◆ **EXERCISE BRIEF**: Repeat the records in full and exactly, omitting pictures.

[Page images and extracted text]
↓

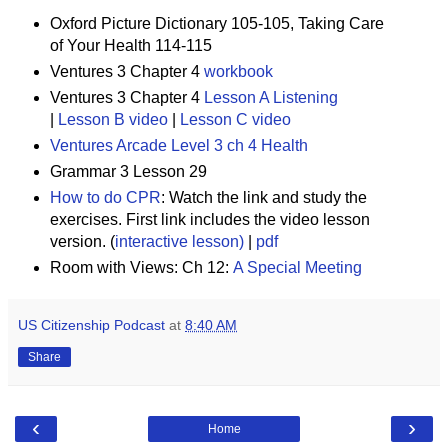
Oxford Picture Dictionary 105-105, Taking Care
of Your Health 114-115
Ventures 3 Chapter 4
workbook
Ventures 3 Chapter 4
Lesson A Listening
|
Lesson B video
|
Lesson C video
Ventures Arcade Level 3 ch 4 Health
Grammar 3 Lesson 29
How to do CPR
:
Watch the link and study the
exercises. First link includes the video lesson
version. (
interactive lesson)
|
pdf
Room with Views: Ch 12:
A Special Meeting
US Citizenship Podcast
at
8:40 AM
Share
‹
›
Home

↑

◆ **WRITTEN SOLUTION**:
Oxford Picture Dictionary 105-105, Taking Care
of Your Health 114-115
Ventures 3 Chapter 4
workbook
Ventures 3 Chapter 4
Lesson A Listening
|
Lesson B video
|
Lesson C video
Ventures Arcade Level 3 ch 4 Health
Grammar 3 Lesson 29
How to do CPR
:
Watch the link and study the
exercises. First link includes the video lesson
version. (
interactive lesson)
|
pdf
Room with Views: Ch 12:
A Special Meeting
US Citizenship Podcast
at
8:40 AM
Share
‹
›
Home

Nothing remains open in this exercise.